* YOUR INSTRUCTIONS *
For this exercise, repeat the records below exactly and omit every picture.

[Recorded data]
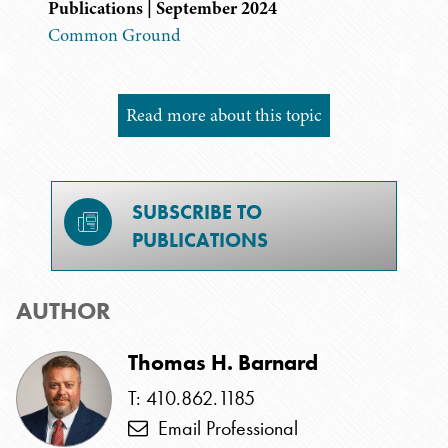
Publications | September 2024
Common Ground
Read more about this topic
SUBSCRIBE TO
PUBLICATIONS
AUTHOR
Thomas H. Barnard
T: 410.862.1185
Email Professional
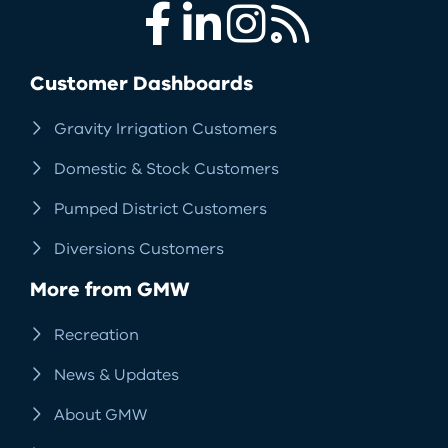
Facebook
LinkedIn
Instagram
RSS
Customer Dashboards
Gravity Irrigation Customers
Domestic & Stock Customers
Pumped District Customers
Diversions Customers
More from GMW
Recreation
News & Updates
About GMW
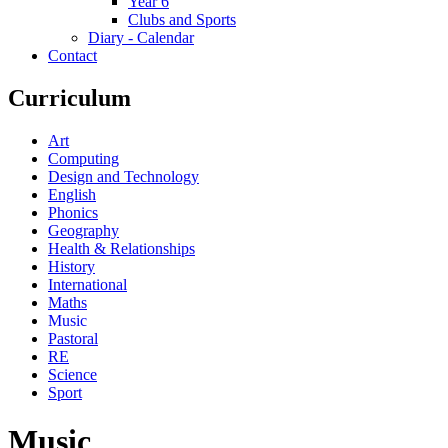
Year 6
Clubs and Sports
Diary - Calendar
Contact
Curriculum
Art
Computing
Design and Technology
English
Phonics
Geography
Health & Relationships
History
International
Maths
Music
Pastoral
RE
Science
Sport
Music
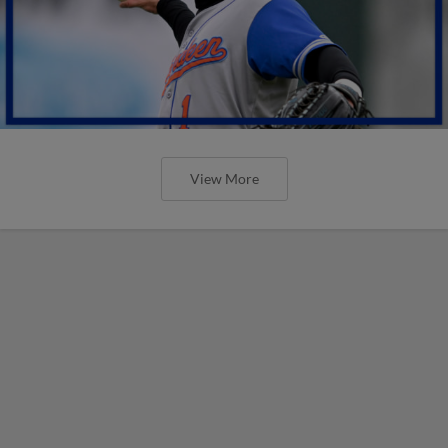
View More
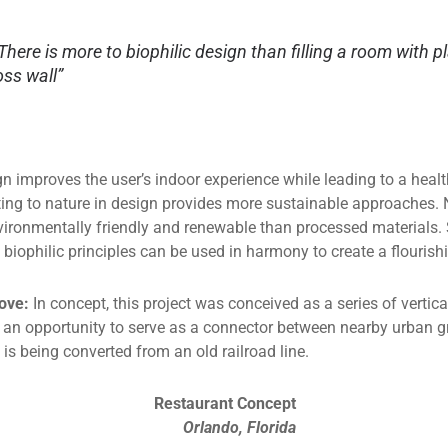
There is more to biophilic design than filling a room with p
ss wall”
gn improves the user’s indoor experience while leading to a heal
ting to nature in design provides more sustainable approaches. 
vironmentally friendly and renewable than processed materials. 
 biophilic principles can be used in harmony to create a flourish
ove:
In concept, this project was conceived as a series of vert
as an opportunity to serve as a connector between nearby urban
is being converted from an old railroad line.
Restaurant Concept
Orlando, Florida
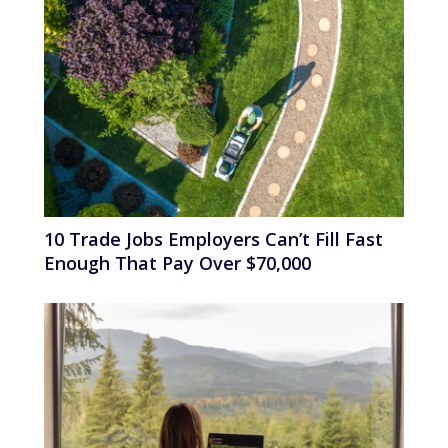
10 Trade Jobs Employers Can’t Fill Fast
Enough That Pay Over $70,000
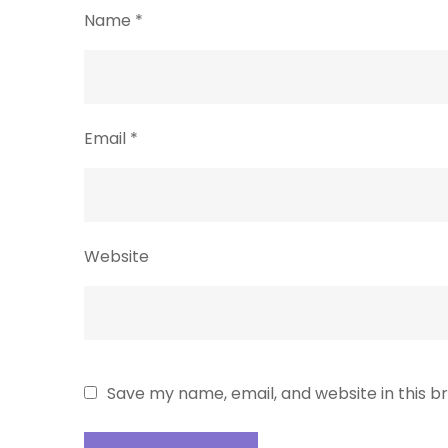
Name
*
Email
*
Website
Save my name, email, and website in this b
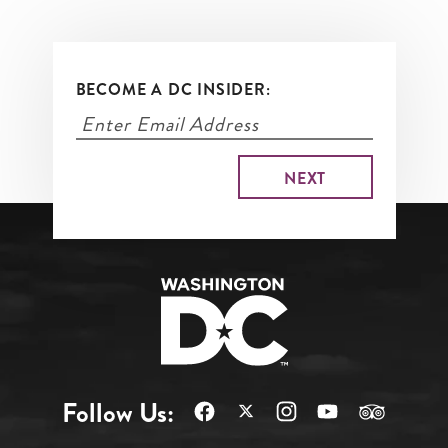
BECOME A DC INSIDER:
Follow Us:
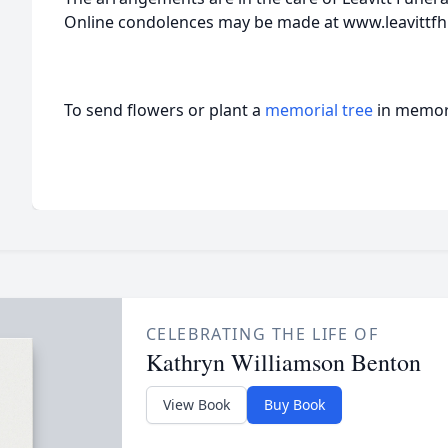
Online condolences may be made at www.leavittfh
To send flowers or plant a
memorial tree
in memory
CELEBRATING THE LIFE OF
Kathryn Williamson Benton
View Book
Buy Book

* COMPLETED EXERCISE *
Publications | September 2024
Common Ground
Read more about this topic
SUBSCRIBE TO
PUBLICATIONS
AUTHOR
Thomas H. Barnard
T: 410.862.1185
Email Professional
Facebook
LinkedIn
Instagram
RSS
Customer Dashboards
Gravity Irrigation Customers
Domestic & Stock Customers
Pumped District Customers
Diversions Customers
More from GMW
Recreation
News & Updates
About GMW
Year 6
Clubs and Sports
Diary - Calendar
Contact
Curriculum
Art
Computing
Design and Technology
English
Phonics
Geography
Health & Relationships
History
International
Maths
Music
Pastoral
RE
Science
Sport
Music
View More
There is more to biophilic design than filling a room with p
ss wall”
gn improves the user’s indoor experience while leading to a heal
ting to nature in design provides more sustainable approaches. 
vironmentally friendly and renewable than processed materials. 
 biophilic principles can be used in harmony to create a flourish
ove:
In concept, this project was conceived as a series of vert
as an opportunity to serve as a connector between nearby urban
is being converted from an old railroad line.
Restaurant Concept
Orlando, Florida
10 Trade Jobs Employers Can’t Fill Fast
Enough That Pay Over $70,000
Name
*
Email
*
Website
Save my name, email, and website in this b
BECOME A DC INSIDER:
Follow Us:
Online condolences may be made at www.leavittfh
To send flowers or plant a
memorial tree
in memory
CELEBRATING THE LIFE OF
Kathryn Williamson Benton
View Book
Buy Book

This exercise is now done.